Here’s why you might think you should one-boxing: “the predictor” has a nearly perfect track record for predicting what people in this situation will do. So, if you just go with the cardboard box, it’s pretty likely that he’d have predicted that and placed $1,000,000 in it. So if you were to one-box you’d likely end up with $1,000,000. Whereas if you were to two-box, he, surely, would have predicted that and placed a turnip in the cardboard box instead. So if you two-box you’re likely to end up with $100 plus a turnip (yuck). Since you prefer $1,000,000 over $100-and-a-turnip, you should one-box.
But, on the other hand, here’s why you might two-box: Look, “the predictor” made his prediction before you’ll make your decision (in fact he made his prediction before you even entered the room).
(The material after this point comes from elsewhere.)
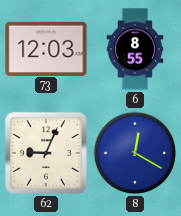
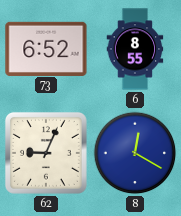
73: 12:03 -> 6:52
So, regardless of what he thinks you’ll do, it’s already a fact that there’s either $1,000,000 in the cardboard box or a turnip. Nothing you do at this point will change that. So you should just two-box because your choices boil down to this: the turnip in the cardboard (if he predicted you’d two-box) plus $100 (from the glass box) or $1,000,000 (if he predicted you’d one-box) plus $100. In other words, your possible outcomes are: $100-and-a-turnip or $1,000,100. Either way, you’re $100 better off if you two-box. Therefore, you should two-box.
So what would YOU do? Are you a one-boxer? Or a two-boxer? Post your answer (and rationale, if you want) in a comment!
This scenario is known as Newcomb’s Problem; some have argued that it’s essentially the same thing as the famous Prisoner’s Dilemma, while others maintain that they’re totally different. Regardless, thought, this is a classic paradox. By that I mean it’s a philosophical paradox. A philosophical paradox is a little different than what we mean when we talk about paradoxes colloquially. After all, it might seem “paradoxical” when your girlfriend says she loves you but goes around making out with other people. But that’s not genuinely paradoxical (really, she’s just a bitch). Something is philosophically paradoxical if there are two persuasive arguments that have contradictory conclusions (like above), or an argument which contradicts and baffles our intuitions (like the Traveler’s Dilemma). When thinking about paradoxes, you end up running circles around in your reasoning process. I think they’re interesting, fun, and often shake the foundations of our beliefs. But maybe I’m on my own thinking there something worth talking about here. I could say more, but I think that’s enough for now. This is just my spur-of-the-moment thoughts on the subject. I could be wrong. After all, what do I know.
2 comments:
i would 2 box i think, then i get some money, and if they predicted that i was going to 1 box (knowing that i would like the million, but also knowing that if i knew there was a million and doing this degredation of IRrationalising - what the predictor would think that i would think that they would think me to think ...?) i would tend to two box it, then i have the possibility of 1 000 100 (even if this predictor thought that i would two box, then turniped me then i'd still get 100) - i can see this paradox, and have thought about it for FAR TOO LONG now, knowing that noone would ever present me with this situation in reality i have come to the ultimate conclusion that paul and the predictor are both jerks!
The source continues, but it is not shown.